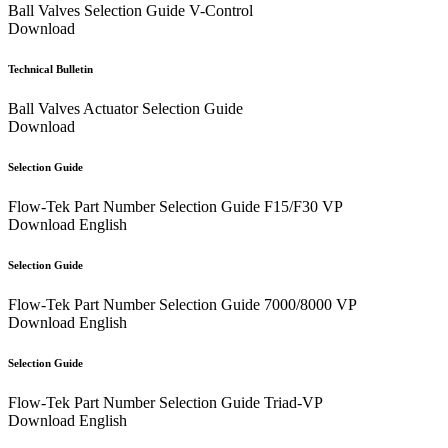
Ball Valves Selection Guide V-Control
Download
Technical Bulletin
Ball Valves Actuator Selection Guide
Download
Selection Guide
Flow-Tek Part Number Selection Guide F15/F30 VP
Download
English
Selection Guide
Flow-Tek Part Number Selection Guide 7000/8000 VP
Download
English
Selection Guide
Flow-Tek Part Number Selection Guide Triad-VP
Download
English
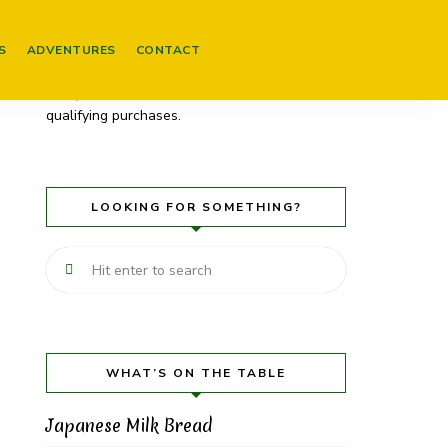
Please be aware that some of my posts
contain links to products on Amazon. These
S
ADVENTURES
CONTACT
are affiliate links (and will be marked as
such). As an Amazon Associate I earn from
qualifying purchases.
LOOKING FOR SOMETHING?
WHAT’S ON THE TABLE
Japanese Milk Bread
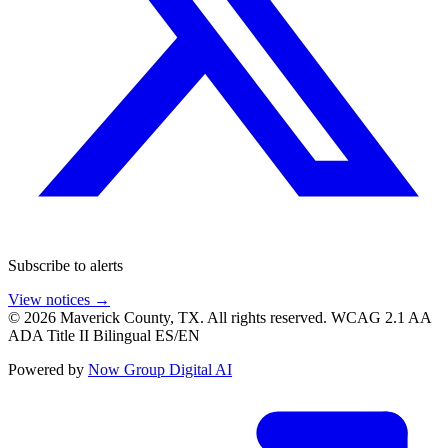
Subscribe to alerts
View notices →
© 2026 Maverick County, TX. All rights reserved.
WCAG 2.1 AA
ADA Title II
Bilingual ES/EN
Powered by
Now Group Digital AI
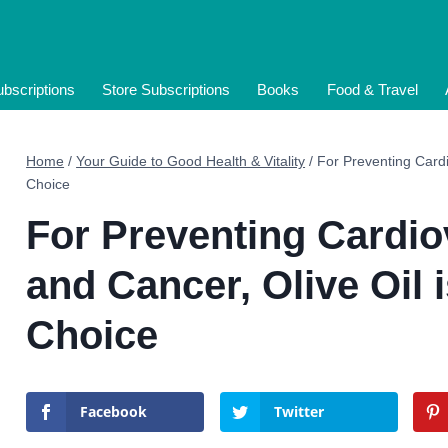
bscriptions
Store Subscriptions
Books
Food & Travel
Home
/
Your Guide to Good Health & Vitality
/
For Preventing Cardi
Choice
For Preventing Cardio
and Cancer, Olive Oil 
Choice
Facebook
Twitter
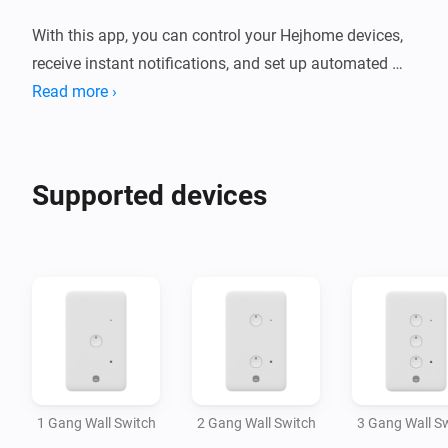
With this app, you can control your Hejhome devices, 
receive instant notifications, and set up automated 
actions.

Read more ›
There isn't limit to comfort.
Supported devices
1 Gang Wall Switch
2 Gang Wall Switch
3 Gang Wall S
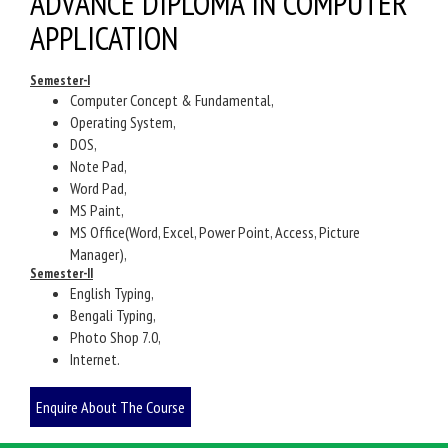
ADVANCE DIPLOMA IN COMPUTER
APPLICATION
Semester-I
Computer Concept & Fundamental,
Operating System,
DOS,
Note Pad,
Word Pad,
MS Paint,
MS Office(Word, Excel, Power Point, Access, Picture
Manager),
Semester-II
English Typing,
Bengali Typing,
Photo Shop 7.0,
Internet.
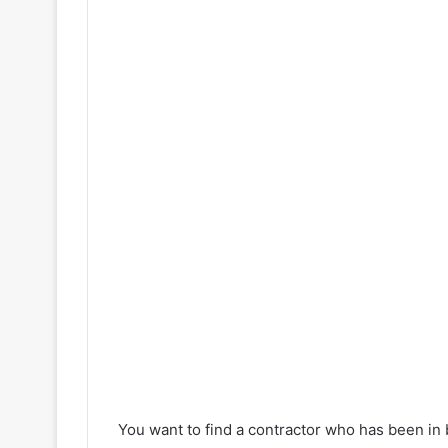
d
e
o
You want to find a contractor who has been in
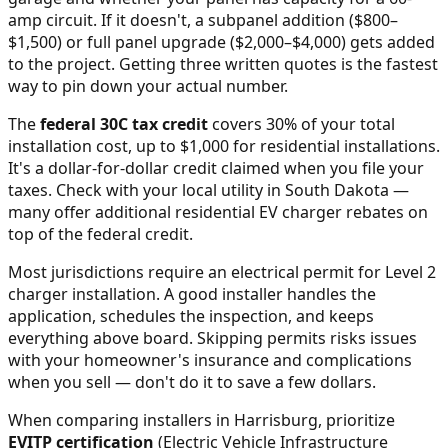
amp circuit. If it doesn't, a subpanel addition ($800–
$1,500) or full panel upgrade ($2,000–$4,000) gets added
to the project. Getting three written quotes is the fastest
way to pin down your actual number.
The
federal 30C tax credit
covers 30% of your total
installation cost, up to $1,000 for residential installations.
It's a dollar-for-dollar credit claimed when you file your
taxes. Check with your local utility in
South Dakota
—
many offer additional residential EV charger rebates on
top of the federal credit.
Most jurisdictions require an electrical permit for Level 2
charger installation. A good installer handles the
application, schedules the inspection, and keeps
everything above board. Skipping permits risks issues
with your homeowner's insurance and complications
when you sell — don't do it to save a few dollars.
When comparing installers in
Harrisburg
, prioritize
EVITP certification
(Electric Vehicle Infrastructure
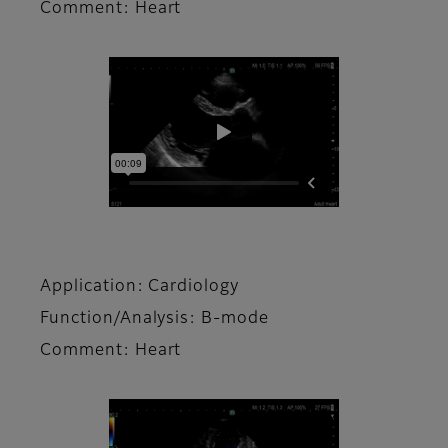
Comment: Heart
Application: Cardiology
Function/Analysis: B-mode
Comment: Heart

--------------------------------

#### EXERCISE OBJECTIVE
The records are to be returned verbatim. Skip any picture they contain.

#### WRITTEN ANSWER
Ball Valves Selection Guide V-Control
Download
Technical Bulletin
Ball Valves Actuator Selection Guide
Download
Selection Guide
Flow-Tek Part Number Selection Guide F15/F30 VP
Download
English
Selection Guide
Flow-Tek Part Number Selection Guide 7000/8000 VP
Download
English
Selection Guide
Flow-Tek Part Number Selection Guide Triad-VP
Download
English
Please be aware that some of my posts
contain links to products on Amazon. These
S
ADVENTURES
CONTACT
are affiliate links (and will be marked as
such). As an Amazon Associate I earn from
qualifying purchases.
LOOKING FOR SOMETHING?
WHAT’S ON THE TABLE
Japanese Milk Bread
Subscribe to alerts
View notices →
© 2026 Maverick County, TX. All rights reserved.
WCAG 2.1 AA
ADA Title II
Bilingual ES/EN
Powered by
Now Group Digital AI
bscriptions
Store Subscriptions
Books
Food & Travel
Home
/
Your Guide to Good Health & Vitality
/
For Preventing Cardi
Choice
For Preventing Cardio
and Cancer, Olive Oil 
Choice
Facebook
Twitter
With this app, you can control your Hejhome devices, 
receive instant notifications, and set up automated 
actions.

Read more ›
There isn't limit to comfort.
Supported devices
1 Gang Wall Switch
2 Gang Wall Switch
3 Gang Wall S
ADVANCE DIPLOMA IN COMPUTER
APPLICATION
Semester-I
Computer Concept & Fundamental,
Operating System,
DOS,
Note Pad,
Word Pad,
MS Paint,
MS Office(Word, Excel, Power Point, Access, Picture
Manager),
Semester-II
English Typing,
Bengali Typing,
Photo Shop 7.0,
Internet.
d
e
o
You want to find a contractor who has been in
amp circuit. If it doesn't, a subpanel addition ($800–
$1,500) or full panel upgrade ($2,000–$4,000) gets added
to the project. Getting three written quotes is the fastest
way to pin down your actual number.
The
federal 30C tax credit
covers 30% of your total
installation cost, up to $1,000 for residential installations.
It's a dollar-for-dollar credit claimed when you file your
taxes. Check with your local utility in
South Dakota
—
many offer additional residential EV charger rebates on
top of the federal credit.
Most jurisdictions require an electrical permit for Level 2
charger installation. A good installer handles the
application, schedules the inspection, and keeps
everything above board. Skipping permits risks issues
with your homeowner's insurance and complications
when you sell — don't do it to save a few dollars.
When comparing installers in
Harrisburg
, prioritize
EVITP certification
(Electric Vehicle Infrastructure
Comment: Heart
Application: Cardiology
Function/Analysis: B-mode
Comment: Heart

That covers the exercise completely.